**Data provided:**
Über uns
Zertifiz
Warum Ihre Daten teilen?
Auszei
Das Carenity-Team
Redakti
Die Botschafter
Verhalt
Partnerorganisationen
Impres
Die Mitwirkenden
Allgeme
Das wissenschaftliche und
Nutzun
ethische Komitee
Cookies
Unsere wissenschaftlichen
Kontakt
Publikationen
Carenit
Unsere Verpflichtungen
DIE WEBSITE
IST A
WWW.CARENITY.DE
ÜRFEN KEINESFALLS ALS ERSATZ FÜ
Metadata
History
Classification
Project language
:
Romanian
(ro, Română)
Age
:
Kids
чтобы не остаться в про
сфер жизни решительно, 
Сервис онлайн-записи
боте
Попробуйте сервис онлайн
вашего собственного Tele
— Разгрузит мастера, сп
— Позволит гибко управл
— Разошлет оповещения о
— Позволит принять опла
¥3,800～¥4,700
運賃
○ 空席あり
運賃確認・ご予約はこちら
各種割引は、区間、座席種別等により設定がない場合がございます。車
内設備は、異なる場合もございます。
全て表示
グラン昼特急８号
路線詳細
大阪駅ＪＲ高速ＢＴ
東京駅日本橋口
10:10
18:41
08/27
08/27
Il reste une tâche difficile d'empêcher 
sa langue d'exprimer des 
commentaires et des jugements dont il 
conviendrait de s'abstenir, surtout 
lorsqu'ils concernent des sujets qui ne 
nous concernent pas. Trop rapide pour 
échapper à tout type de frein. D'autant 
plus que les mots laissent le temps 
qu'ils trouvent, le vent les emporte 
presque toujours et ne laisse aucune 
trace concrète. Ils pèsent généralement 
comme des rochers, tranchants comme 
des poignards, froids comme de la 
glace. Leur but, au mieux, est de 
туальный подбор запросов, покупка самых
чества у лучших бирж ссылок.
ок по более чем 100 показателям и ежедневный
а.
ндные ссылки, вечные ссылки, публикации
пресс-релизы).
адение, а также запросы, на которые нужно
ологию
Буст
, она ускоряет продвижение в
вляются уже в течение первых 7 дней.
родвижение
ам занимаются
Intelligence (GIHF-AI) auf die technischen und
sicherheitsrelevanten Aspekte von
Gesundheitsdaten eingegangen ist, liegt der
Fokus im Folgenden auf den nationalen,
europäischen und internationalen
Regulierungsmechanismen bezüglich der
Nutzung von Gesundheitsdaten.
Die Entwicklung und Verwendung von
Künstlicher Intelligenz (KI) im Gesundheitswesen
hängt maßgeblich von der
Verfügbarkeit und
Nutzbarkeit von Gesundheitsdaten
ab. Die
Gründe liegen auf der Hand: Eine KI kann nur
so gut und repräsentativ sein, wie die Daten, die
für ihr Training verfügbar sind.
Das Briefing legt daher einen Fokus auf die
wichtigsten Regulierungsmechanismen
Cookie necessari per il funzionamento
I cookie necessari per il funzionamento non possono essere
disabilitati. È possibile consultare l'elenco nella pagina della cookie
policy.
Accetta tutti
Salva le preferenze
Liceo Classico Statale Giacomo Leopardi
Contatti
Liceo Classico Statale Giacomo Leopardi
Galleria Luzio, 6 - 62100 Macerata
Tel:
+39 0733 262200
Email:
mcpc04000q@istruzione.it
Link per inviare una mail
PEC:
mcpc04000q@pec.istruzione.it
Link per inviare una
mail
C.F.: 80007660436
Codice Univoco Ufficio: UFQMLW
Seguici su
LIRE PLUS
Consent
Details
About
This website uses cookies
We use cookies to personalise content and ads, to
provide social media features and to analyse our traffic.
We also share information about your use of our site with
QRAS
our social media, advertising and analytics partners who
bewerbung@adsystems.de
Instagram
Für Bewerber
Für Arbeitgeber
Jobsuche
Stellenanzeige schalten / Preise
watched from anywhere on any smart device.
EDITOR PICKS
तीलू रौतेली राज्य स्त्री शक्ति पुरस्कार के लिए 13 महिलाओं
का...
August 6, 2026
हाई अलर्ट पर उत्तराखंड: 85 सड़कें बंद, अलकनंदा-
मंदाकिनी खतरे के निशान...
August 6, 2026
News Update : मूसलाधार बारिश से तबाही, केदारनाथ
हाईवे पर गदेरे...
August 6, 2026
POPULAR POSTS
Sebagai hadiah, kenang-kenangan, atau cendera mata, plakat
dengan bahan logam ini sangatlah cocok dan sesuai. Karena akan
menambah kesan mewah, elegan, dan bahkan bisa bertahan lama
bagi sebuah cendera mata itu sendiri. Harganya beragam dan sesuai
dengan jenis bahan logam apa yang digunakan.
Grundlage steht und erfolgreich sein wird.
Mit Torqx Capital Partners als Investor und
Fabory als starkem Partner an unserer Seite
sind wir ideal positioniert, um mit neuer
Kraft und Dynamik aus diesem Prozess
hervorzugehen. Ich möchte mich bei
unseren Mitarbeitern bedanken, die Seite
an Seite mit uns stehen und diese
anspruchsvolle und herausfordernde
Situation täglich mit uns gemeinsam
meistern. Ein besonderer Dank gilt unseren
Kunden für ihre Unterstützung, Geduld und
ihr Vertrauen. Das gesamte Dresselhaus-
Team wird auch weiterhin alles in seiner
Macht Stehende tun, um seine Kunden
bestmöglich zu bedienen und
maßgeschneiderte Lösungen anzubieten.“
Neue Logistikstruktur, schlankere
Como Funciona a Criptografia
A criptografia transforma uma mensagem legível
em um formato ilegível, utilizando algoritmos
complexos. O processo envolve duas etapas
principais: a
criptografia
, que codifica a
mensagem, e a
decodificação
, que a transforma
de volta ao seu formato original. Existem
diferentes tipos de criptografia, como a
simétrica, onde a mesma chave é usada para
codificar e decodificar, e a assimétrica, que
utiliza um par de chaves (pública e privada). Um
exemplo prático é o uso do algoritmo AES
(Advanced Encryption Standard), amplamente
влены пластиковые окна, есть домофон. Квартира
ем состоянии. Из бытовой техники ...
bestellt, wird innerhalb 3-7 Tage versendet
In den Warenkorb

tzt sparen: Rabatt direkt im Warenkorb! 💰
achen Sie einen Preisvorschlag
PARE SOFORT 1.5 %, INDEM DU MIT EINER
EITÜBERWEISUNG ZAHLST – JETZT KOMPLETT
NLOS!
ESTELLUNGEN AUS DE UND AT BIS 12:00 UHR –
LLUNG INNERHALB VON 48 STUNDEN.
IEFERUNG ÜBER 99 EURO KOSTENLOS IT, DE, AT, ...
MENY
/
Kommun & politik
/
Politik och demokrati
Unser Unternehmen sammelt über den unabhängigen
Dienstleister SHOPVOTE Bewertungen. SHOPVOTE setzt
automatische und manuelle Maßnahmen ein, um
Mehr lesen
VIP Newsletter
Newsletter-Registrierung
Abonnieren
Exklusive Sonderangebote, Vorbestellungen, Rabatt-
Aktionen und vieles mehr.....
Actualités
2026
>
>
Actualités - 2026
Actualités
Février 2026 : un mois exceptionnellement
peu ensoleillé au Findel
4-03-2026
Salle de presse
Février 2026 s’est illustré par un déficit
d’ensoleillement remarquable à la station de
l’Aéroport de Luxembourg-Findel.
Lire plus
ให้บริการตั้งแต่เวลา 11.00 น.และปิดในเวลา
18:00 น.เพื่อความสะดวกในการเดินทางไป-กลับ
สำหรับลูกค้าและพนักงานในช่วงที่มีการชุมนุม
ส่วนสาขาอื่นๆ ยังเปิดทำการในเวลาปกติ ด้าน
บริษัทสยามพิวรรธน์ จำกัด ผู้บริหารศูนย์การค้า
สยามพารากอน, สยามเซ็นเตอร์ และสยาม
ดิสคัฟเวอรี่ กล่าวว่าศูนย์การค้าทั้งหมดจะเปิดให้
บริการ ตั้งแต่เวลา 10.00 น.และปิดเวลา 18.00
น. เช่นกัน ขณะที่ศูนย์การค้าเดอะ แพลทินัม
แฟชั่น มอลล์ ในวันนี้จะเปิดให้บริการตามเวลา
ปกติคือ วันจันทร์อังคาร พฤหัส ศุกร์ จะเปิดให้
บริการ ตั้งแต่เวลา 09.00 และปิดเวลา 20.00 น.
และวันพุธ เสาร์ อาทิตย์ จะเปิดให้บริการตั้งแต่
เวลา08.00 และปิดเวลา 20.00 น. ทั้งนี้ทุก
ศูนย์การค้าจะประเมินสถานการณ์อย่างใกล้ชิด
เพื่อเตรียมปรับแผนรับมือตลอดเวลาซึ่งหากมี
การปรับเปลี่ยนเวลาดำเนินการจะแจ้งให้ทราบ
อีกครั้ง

**Work to be completed:** Your answer should be the lines of the listing above between the line holding "Politik och demokrati" and the line holding "บริการ ตั้งแต่เวลา 10.00 น.และปิดเวลา 18.00", inclusive, restated word for word and alone.

**Response to this exercise:**
Politik och demokrati
Unser Unternehmen sammelt über den unabhängigen
Dienstleister SHOPVOTE Bewertungen. SHOPVOTE setzt
automatische und manuelle Maßnahmen ein, um
Mehr lesen
VIP Newsletter
Newsletter-Registrierung
Abonnieren
Exklusive Sonderangebote, Vorbestellungen, Rabatt-
Aktionen und vieles mehr.....
Actualités
2026
>
>
Actualités - 2026
Actualités
Février 2026 : un mois exceptionnellement
peu ensoleillé au Findel
4-03-2026
Salle de presse
Février 2026 s’est illustré par un déficit
d’ensoleillement remarquable à la station de
l’Aéroport de Luxembourg-Findel.
Lire plus
ให้บริการตั้งแต่เวลา 11.00 น.และปิดในเวลา
18:00 น.เพื่อความสะดวกในการเดินทางไป-กลับ
สำหรับลูกค้าและพนักงานในช่วงที่มีการชุมนุม
ส่วนสาขาอื่นๆ ยังเปิดทำการในเวลาปกติ ด้าน
บริษัทสยามพิวรรธน์ จำกัด ผู้บริหารศูนย์การค้า
สยามพารากอน, สยามเซ็นเตอร์ และสยาม
ดิสคัฟเวอรี่ กล่าวว่าศูนย์การค้าทั้งหมดจะเปิดให้
บริการ ตั้งแต่เวลา 10.00 น.และปิดเวลา 18.00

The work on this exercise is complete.